La decisión fue comunicada en una entrevista televisiva, donde expresó su deseo de “dejar de sufrir” y aseguró que nunca dudó de su determinación.
En julio de 2024, Noelia obtuvo la autorización de las autoridades sanitarias de Cataluña para acceder a la ayuda a morir, cumpliendo los requisitos legales. Sin embargo, la oposición de su padre, que llevó el caso a los tribunales con el apoyo de una asociación civil, demoró la aplicación del procedimiento.
Distintas instancias judiciales rechazaron los planteos y avalaron la decisión. El Tribunal Supremo confirmó la legalidad de la medida y, recientemente, el Tribunal Europeo de Derechos Humanos desestimó el último recurso.
El caso estuvo marcado por el desacuerdo en su entorno familiar. Según Noelia, varios allegados se oponen a la eutanasia, generando tensiones durante todo el proceso. Situaciones como esta reactivan el debate sobre el derecho individual frente a la intervención de terceros en decisiones sobre la muerte asistida.
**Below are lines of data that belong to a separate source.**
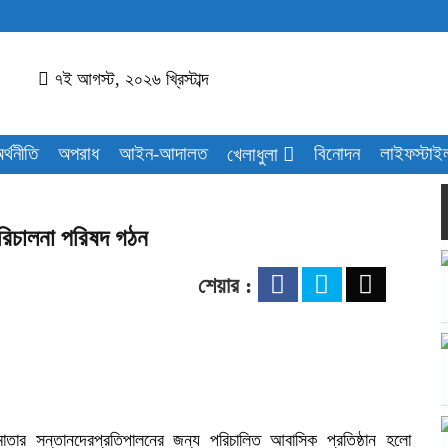
৭ই আগস্ট, ২০২৬ খ্রিস্টাব্দ
র্থনীতি
অপরাধ
আইন-আদালত
বিনোদন
লাইফস্টাই
খেলাধুলা
রিচালনা পরিষদ গঠন
শেয়ার :
ামাতার সন্তানদেরপ্রতিপালনের জন্য পরিচালিত আবাসিক প্রতিষ্ঠান হলো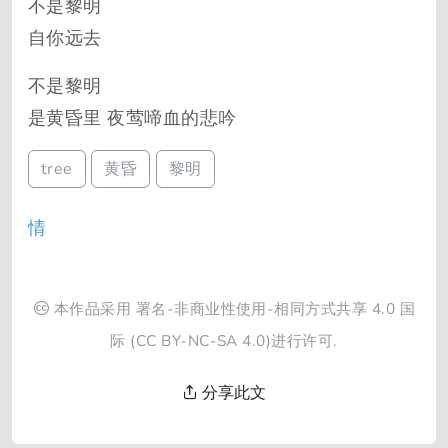
不是黎明
自你远去
不是黎明
是黄昏里 夜莺啼血的悲吟
tree
黄昏
黎明
情
本作品采用
署名-非商业性使用-相同方式共享 4.0 国
际
(CC BY-NC-SA 4.0)进行许可.
分享此文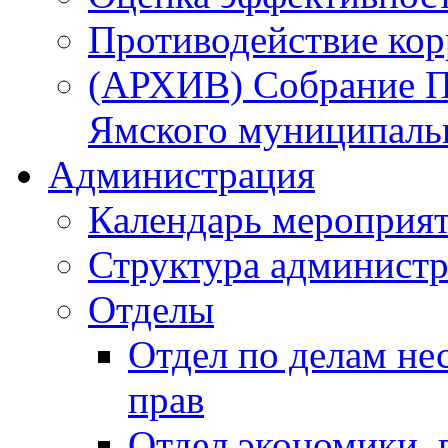
Противодействие ко
(АРХИВ) Собрание П
Ямского муниципаль
Администрация
Календарь мероприя
Структура администр
Отделы
Отдел по делам не
прав
Отдел экономики,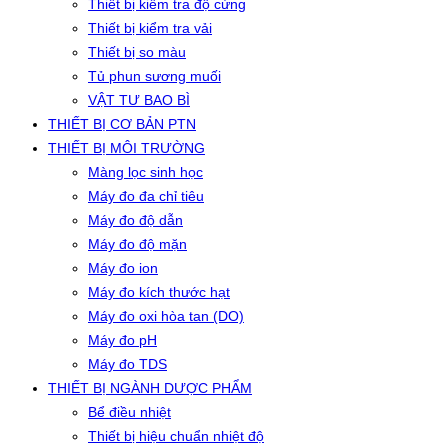
Thiết bị kiểm tra độ cứng
Thiết bị kiểm tra vải
Thiết bị so màu
Tủ phun sương muối
VẬT TƯ BAO BÌ
THIẾT BỊ CƠ BẢN PTN
THIẾT BỊ MÔI TRƯỜNG
Màng lọc sinh học
Máy đo đa chỉ tiêu
Máy đo độ dẫn
Máy đo độ mặn
Máy đo ion
Máy đo kích thước hạt
Máy đo oxi hòa tan (DO)
Máy đo pH
Máy đo TDS
THIẾT BỊ NGÀNH DƯỢC PHẨM
Bể điều nhiệt
Thiết bị hiệu chuẩn nhiệt độ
Tras sufrir una agresión sexual múltiple, Noelia intentó quitarse la vida lanzándose desde un quinto piso, tras lo cual sobrevivió, pero con graves secuelas: quedó parapléjica, con un dolor constante y alto grado de dependencia. Desde entonces pasó por distintos centros sociosanitarios, en una situación de dependencia extrema. En sus declaraciones, describió el impacto físico y emocional de su estado y reafirmó su decisión de acceder a la eutanasia como una forma de poner fin al sufrimiento:
“Siempre me he sentido sola, antes incluso de pedir la eutanasia ya veía mi mundo muy oscuro. No tengo ganas de nada, ni de salir, ni de comer, ni de hacer nada, y dormir se me hace muy difícil, aparte que tengo dolor de espalda y piernas”.